#### EXERCISE OBJECTIVE:
From the entries underneath, give the number of lines holding the word "ISSN", without any other words.
....
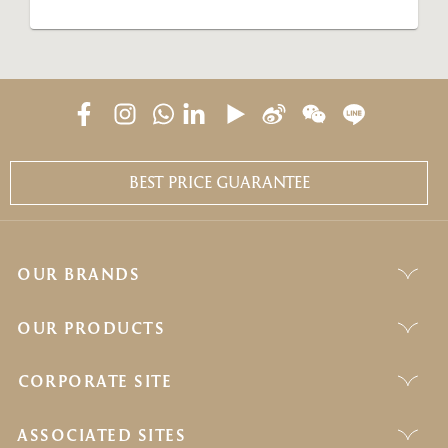
BEST PRICE GUARANTEE
OUR BRANDS
OUR PRODUCTS
CORPORATE SITE
ASSOCIATED SITES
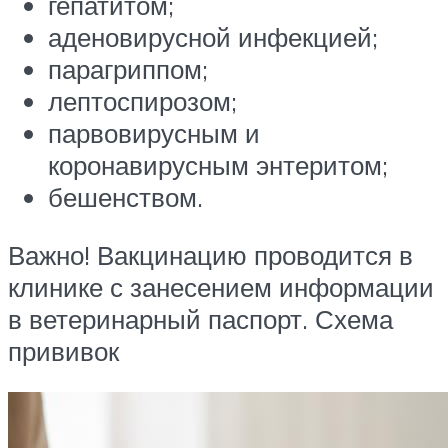
гепатитом;
аденовирусной инфекцией;
парагриппом;
лептоспирозом;
парвовирусным и
коронавирусным энтеритом;
бешенством.
Важно! Вакцинацию проводится в
клинике с занесением информации
в ветеринарный паспорт. Схема
прививок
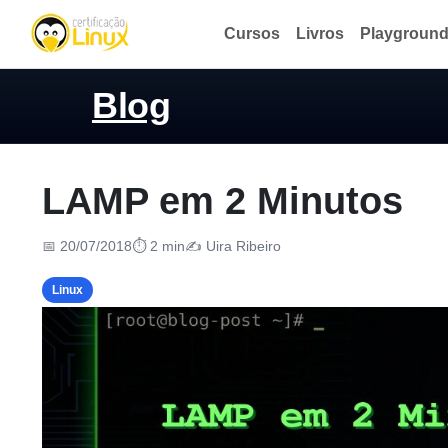
Cursos
Livros
Playgroun
Blog
LAMP em 2 Minutos
📅 20/07/2018
⏱ 2 min
✍️ Uira Ribeiro
Linux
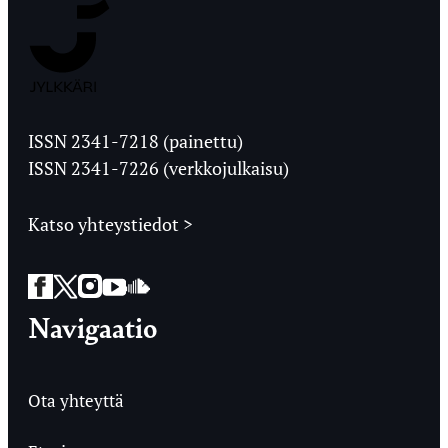
Jyväskylän
Ylioppilaslehti
ISSN 2341-7218 (painettu)
ISSN 2341-7226 (verkkojulkaisu)
Katso yhteystiedot >
Facebook
Twitter
Instagram
YouTube
SoundCloud
Navigaatio
Ota yhteyttä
....
#### RESULT OF THE TASK:
2